Post # 1
I originally wanted to ask how other brides are doing their wedding party dance (you know, bride and groom starts dancing then DJ asks bridal party to join and finally asks all the guests to join) if they have an uneven wedding party… (too many ladies in mine!), but after reading this post I guess I shouldn’t do one at all!
Every wedding I’ve been to has done one, and as a Bridesmaid or Best Man I never cared. Yea, it’s a little awkward, but I always thought it was kind of cute to have the wedding party, all matching and what not dancing with the bride and groom.
Since we have an uneven party should we just ditch the dance altogether and do the first dance solo?? I thought maybe we could allow the wedding party to dance with their respective guests and maybe that will make the whole thing less awkward.. Has anyone ever done that or does it just defeat the purpose?
Post # 3
I dunno.

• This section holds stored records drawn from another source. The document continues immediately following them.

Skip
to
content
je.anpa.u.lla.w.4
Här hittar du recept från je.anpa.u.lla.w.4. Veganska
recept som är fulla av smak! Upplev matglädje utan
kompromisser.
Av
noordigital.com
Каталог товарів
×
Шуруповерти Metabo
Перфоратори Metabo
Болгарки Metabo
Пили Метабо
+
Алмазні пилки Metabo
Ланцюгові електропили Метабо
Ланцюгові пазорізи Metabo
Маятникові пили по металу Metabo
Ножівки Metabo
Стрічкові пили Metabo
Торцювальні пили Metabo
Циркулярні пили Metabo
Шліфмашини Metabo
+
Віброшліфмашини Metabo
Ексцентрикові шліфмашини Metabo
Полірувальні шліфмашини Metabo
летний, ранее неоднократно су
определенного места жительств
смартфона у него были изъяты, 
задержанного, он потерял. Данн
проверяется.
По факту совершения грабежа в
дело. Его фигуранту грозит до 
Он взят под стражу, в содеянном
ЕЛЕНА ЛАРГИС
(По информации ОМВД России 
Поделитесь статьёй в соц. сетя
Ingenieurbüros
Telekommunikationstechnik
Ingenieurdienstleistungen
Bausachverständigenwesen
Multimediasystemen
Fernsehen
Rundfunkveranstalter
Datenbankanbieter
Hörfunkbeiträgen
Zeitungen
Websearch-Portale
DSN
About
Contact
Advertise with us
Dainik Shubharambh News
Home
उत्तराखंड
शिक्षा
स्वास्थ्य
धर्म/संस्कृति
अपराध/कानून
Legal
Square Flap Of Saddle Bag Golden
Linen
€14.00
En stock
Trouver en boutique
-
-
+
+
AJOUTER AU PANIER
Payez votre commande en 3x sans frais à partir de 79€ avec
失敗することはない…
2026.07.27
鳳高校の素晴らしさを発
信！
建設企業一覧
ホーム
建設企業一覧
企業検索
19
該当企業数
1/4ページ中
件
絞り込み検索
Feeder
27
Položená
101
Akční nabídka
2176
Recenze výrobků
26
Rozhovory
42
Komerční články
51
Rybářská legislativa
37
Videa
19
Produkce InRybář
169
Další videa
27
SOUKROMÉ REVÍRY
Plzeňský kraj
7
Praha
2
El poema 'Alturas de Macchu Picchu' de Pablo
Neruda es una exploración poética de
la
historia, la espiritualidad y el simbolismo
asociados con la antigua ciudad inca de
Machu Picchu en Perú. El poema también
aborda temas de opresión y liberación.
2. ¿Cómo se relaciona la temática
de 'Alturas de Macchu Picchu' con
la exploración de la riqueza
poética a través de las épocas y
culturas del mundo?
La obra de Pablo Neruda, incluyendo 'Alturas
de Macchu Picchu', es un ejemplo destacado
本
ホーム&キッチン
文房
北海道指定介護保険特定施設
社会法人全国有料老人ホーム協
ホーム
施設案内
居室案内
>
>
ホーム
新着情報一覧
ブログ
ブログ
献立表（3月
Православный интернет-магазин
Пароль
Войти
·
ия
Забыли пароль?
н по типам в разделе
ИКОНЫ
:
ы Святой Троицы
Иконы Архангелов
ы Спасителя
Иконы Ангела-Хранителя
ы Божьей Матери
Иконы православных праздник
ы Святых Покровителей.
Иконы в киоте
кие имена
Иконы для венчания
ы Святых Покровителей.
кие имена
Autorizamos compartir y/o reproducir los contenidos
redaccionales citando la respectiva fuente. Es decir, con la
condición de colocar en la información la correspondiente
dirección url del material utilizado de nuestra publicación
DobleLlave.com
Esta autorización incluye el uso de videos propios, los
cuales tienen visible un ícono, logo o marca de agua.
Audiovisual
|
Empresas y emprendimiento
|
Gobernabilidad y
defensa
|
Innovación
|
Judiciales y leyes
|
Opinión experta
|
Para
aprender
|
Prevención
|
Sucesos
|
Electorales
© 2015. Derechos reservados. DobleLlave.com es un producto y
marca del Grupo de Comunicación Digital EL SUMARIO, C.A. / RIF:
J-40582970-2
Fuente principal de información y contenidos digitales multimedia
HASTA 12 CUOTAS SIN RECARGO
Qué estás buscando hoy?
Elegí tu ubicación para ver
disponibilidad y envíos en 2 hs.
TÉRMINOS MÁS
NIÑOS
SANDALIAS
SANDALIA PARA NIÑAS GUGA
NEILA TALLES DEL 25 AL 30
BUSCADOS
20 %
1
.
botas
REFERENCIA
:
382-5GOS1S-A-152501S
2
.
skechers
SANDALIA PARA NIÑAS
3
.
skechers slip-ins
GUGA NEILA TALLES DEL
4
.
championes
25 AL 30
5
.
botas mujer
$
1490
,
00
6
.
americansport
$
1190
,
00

I’ve only seen one. It was an uneven bridal party, and it was really awkward. One of the girls ended up grabbing her dad.
Post # 4
My wedding will have very uneven sides and so I am not doing the bridal party dance. I think I would rather have the first dance completely solo with my husband and then just have the DJ announce that that dance floor is open. It just makes sense to avoid awkwardness of some people not having a partner.
That being said, it also really depends on your party and how uneven it is. For instance, if you have like 5 bms and 4 gms, then maybe ask one of your married/engaged bms to dance with her husband/fiance during the dance. Another thought is if you do have a lot more women then men perhaps any guys that might be serving as ushers? Same ideas hold if it is the other way around (more men than women).
Maybe instead of having the bridal party dance do a modified version and call it a family dance? bride/groom, moh/bm, mob/fob, mog/fog, siblings of bride/groom with their sig others….
Post # 5
We’re not doing a bridal party dance, either. The only way I’d like it would be to have the bridal party dance with their significant other, whether they’re in the bridal party or not. Since we’re having such a small wedding; however, this would end up being almost 1/2 the crowd! That seems silly, so we’re skipping it.
Post # 6
We’re not doing a bridal party dance. We also have an uneven…6 groomsmen on 7 bridesmaids issue. That’s not a big deal–my Maid/Matron of Honor is my 15 year old sister, so she could just dance with one of my cousins. I’m just worried because one of my BMs was dating one of the Groomsmen for over a year. I know she’d want to dance with him, but I don’t think the feeling would be mutual and it would be a very awkward situation. We could do bridal party with dates, but only one of the Groomsmen wants to bring a date, and only my Maid/Matron of Honor and one of my BMs (the one who prev. dated a GM) are single. The rest are married/engaged. Maybe circumstances will be different when we’re closer to the wedding, but as of right now I think it may be a poor decision for us.
Post # 7
A friend of mine allowed the wedding party to dance with their dates (if applicable) for the wedding party dance. As most of her bridesmaids were married, they preferred to dance with their husbands. The best man didn’t dance with his girlfriend because I (the maid of honor) was dateless…I don’t remember how it all worked out in the end, but it did.
Post # 8
Why does it have to be to a slow song? Maybe you and your Fiance could do your dance, then start a fast dance. This way it doesn’t matter if the numbers are uneven. Dance for a little with just the wedding party then invite all of your guests to the dance floor.